Nos poucos dias que passam os pequenos traços de
memória fantasmagórica ainda se atrevem a invadir meu breve pensamento. Quando
entrego meus olhos à luz do céu profundo ou às sombras de árvores verdes e
castanhas, o que sinto é ávido perante todas as coisas que me transformaram
naquilo que sou, embora a verdade seja indiferente a essas flutuantes sensações
de atravessar linhas e mais linhas para encontrar uma resposta e de nada
servir, pois palavras são vento. Ao menos uma noite seria o bastante para sentir
aquela presença fria como gelo, os olhos como chamas verdes e a voz a mais doce
canção dos templos da lua. A visão que trago são das brancas e rosadas pérolas espalhadas
por sua pele como nuvens de um céu esquecido. O seu perdão tornou-se para
mim como o sol que ilumina as tardes de fevereiro, como a clara palidez da lua que ao
longe manifesta as lembranças que carrego. Eu poderia dizer que essa obsessão
diabólica e destemível de chegar ao seu encontro e coagir com os seres
espirituais para sentir o cheiro da noite, o teu cheiro, o puro aroma dos
encantos de uma donzela virgem... faria de mim como trevas ao meio-dia, mas as
vezes o que digo parece tão confuso, sendo o oposto do que você entende como deixar
de nadar em um rio e se afogar ou como saber voar quando não possui asas. Desde
que meus dedos tocaram-te os lábios, sua boca se fechou, quando minha sombra
tampou-te a visão, seus olhos cegaram.

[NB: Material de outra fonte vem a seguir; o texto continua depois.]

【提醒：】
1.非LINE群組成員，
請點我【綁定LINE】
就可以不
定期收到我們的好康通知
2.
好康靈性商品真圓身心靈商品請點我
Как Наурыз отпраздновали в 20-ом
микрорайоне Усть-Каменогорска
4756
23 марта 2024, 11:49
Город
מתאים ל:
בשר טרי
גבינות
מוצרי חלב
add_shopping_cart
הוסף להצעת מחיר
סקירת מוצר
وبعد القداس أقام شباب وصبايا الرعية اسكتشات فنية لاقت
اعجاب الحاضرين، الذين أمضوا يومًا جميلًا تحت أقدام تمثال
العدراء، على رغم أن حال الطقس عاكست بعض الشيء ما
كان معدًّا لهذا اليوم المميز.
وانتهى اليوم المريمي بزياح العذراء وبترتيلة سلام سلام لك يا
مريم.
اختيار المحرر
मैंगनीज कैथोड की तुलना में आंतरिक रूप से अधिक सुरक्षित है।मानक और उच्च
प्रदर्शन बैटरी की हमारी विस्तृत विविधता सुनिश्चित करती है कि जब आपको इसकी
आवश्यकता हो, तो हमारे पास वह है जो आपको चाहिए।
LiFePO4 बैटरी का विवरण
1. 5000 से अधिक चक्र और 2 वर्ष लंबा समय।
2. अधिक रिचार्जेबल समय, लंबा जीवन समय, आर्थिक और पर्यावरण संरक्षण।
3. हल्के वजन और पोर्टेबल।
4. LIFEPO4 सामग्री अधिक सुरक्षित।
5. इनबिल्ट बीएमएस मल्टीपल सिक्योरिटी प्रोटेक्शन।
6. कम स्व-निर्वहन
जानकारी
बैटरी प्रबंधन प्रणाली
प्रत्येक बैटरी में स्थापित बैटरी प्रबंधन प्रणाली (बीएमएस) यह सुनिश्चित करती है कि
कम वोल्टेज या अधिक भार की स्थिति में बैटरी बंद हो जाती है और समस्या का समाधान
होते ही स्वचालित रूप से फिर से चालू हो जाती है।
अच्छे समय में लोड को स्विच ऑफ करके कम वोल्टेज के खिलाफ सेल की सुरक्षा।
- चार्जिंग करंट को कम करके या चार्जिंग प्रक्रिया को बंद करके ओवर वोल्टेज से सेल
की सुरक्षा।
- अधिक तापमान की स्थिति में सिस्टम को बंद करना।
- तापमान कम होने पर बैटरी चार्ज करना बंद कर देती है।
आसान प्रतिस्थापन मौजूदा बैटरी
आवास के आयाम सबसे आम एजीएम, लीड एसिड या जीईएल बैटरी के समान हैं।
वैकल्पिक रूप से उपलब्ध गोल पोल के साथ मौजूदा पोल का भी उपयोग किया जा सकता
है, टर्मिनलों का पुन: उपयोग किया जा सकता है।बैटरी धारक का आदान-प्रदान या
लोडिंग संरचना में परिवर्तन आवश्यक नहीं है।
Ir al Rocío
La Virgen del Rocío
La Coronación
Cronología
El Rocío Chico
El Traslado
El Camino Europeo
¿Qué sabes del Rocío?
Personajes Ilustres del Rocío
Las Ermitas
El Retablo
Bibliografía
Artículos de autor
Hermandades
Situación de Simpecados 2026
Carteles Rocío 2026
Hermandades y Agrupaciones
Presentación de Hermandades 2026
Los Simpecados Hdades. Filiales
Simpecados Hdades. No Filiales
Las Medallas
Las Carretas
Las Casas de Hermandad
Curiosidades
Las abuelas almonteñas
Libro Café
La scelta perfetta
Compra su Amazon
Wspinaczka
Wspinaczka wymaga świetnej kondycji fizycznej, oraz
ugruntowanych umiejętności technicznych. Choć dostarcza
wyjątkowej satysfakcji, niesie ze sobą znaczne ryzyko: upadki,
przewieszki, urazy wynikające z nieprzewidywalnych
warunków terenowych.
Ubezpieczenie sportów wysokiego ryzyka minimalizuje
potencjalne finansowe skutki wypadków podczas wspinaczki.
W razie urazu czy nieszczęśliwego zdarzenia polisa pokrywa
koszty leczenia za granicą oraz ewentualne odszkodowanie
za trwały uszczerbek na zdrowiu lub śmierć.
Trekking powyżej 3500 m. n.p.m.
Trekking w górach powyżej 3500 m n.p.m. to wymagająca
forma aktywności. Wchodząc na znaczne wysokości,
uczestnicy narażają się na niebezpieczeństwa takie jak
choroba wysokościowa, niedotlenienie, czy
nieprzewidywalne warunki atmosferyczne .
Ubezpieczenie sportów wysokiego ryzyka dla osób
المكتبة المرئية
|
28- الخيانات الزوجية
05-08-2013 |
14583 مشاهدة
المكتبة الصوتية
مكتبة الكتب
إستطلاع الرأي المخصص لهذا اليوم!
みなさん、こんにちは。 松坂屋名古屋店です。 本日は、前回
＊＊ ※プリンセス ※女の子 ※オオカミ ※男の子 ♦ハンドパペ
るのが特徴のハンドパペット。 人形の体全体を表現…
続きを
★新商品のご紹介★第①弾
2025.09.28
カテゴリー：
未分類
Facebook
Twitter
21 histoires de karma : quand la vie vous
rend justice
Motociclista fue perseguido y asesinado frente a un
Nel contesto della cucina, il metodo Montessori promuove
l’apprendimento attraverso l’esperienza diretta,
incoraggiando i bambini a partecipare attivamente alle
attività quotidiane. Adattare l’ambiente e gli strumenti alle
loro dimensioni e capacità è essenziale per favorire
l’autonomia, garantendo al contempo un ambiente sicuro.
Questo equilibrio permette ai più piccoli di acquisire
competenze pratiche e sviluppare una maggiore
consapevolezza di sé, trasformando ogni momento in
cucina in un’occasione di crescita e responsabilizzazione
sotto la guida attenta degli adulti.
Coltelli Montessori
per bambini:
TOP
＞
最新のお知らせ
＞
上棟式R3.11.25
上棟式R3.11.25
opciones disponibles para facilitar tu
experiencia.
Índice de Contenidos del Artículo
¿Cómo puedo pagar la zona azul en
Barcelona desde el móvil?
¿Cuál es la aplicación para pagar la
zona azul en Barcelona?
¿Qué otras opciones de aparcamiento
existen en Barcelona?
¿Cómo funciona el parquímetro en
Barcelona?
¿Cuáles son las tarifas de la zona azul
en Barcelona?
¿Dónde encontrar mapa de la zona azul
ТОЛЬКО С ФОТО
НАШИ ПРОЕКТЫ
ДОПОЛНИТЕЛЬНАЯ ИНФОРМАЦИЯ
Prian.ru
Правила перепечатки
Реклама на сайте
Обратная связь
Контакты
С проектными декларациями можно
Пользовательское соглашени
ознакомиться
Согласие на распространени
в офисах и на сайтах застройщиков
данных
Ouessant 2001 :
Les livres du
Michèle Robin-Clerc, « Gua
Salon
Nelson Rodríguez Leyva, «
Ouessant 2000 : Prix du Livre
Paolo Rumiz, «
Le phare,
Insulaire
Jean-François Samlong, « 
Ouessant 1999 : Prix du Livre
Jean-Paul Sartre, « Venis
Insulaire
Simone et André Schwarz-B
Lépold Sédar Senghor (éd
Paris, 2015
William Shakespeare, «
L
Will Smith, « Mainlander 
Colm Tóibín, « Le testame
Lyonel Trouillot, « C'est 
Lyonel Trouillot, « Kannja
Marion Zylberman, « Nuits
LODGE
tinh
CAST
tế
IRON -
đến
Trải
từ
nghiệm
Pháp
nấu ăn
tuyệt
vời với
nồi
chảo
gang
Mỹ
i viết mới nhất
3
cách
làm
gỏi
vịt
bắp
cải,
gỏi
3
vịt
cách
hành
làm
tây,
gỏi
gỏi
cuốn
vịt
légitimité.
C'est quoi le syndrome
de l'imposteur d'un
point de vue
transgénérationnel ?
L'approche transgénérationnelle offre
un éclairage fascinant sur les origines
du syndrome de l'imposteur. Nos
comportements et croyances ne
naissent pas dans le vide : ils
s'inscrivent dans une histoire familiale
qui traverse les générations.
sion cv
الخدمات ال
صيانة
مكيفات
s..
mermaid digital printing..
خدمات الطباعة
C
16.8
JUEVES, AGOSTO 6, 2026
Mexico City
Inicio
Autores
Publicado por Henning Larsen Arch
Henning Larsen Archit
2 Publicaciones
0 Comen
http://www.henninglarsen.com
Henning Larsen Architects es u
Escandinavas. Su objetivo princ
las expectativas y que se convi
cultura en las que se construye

Seria eu como uma criança perdida na
escuridão e amamentada pela mãe dos demônios, como um espírito atormentado pela
canção muda de uma estrela vinda do desconhecido? Como as chamas que te
consomem ou os demônios que perseguem a sua alma? Oh, teme que sou guiado por
espíritos imundos para conquistar seu coração? Não pense isso de mim, enxergue
o ser humano que sou: o homem que descansa durante o dia por que a madrugada o
chama. Que se perde em pensamentos abstratos quando seus sonhos são vazios e
seus objetivos uma estrada sem rumo. Que descobre fantasias e nunca acorda na realidade, por que
o sono mais profundo é aquele que deixamos de sonhar. Sou o homem que arrancou
os próprios olhos para que ninguém se sentisse seguro ao meu lado. O deus do meu universo
interior, mas que sabe que há outro me vigiando nas sombras.